I believe there is an issue with the CUDA compiler/optimizer that actually forces my particular code to be uncoalesced, even though the data is structured in such a way that coalescing should occur. I can, in fact, force the issue and make it be coalesced, but it is a total hack to make that be the case. Can someone either a) confirm that this is a real issue or B) tell me how I don’t know what I am talking about? Either would work for me!
Some background - I have an array of complex data, called in. in is actually stored as a (float2 *).
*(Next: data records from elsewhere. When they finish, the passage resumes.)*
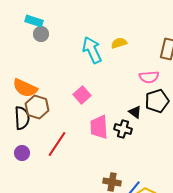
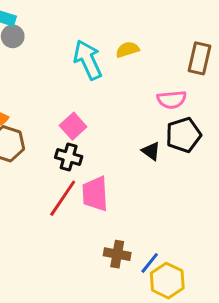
pink trapezoid: (99, 127) -> (95, 194), moved
black cross: (123, 129) -> (69, 157), moved
red line: (57, 144) -> (63, 198), moved

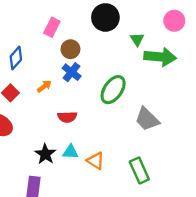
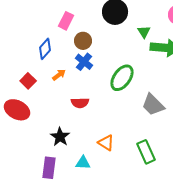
blue diamond: (16, 58) -> (45, 49), moved
cyan triangle: (70, 152) -> (83, 163), moved

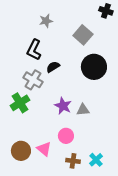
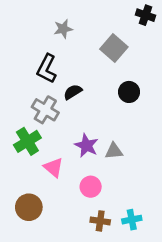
black circle: (94, 67) -> (129, 92), size x0.6
pink triangle: (44, 149) -> (54, 167), moved
cyan cross: (96, 160) -> (132, 220), turned 32

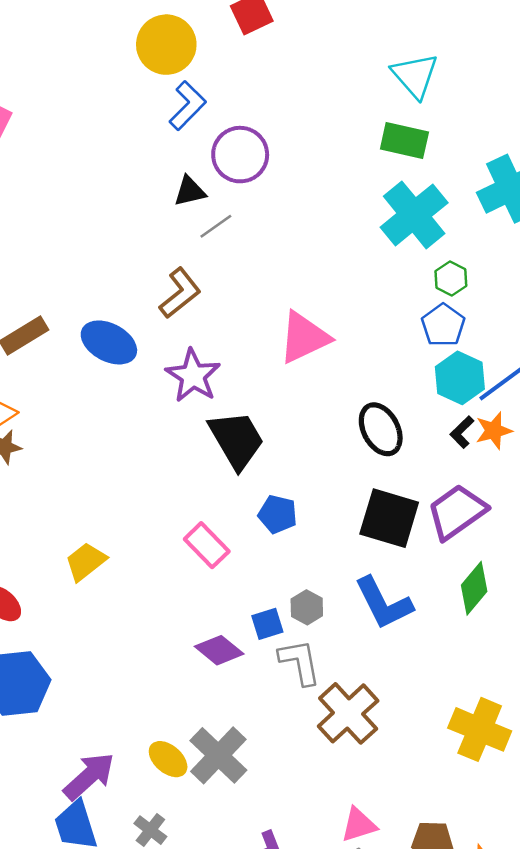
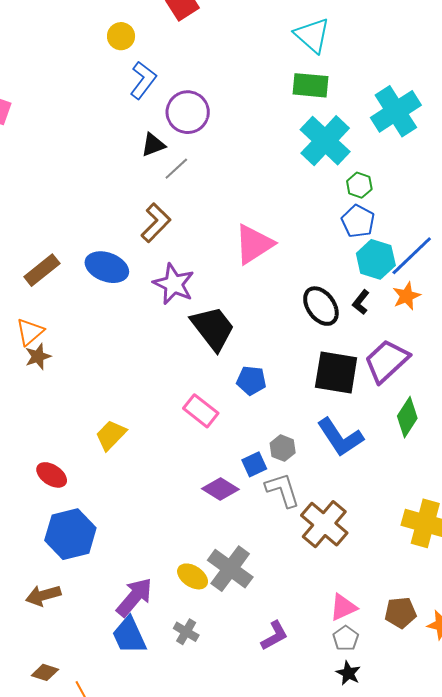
yellow circle: (166, 45) -> (121, 36), size x0.6
black L-shape: (462, 432) -> (361, 302), moved

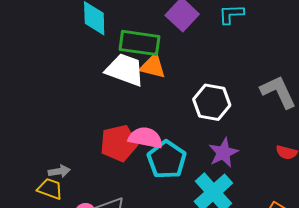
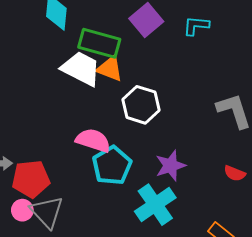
white hexagon: (212, 102) -> (141, 105), moved
red pentagon: (119, 143) -> (31, 179), moved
The kernel in question needs to return the real part of in. The following kernel yields many uncoalesced reads:
global void getReals(int N, float *out, float2 *in)
{
unsigned int idx = (blockIdx.x * blockDim.x) + threadIdx.x;
unsigned int gridSize = blockDim.x * gridDim.x; // stride by a gridsize number of threads
while(idx < N)
{
out[idx] = in[idx].x;
idx += gridSize;
}
}
The following simple tweak yields all coalesced reads, is substantially faster, and of course, yields the wrong answer:
global void getReals(int N, float *out, float2 *in)
{
unsigned int idx = (blockIdx.x * blockDim.x) + threadIdx.x;
unsigned int gridSize = blockDim.x * gridDim.x; // stride by a gridsize number of threads
while(idx < N)
{
out[idx] = in[idx].x + in[idx].y * 0.00000000000001;
idx += gridSize;
}
}
So, what seems to be going on is that the compiler, in the first case, sees through my attempt at reading in a float2 and instead reads in a float (since it realizes that I never use the .y part). What this means is that successive threads read non-contiguous floats, and I get uncoalesced reads.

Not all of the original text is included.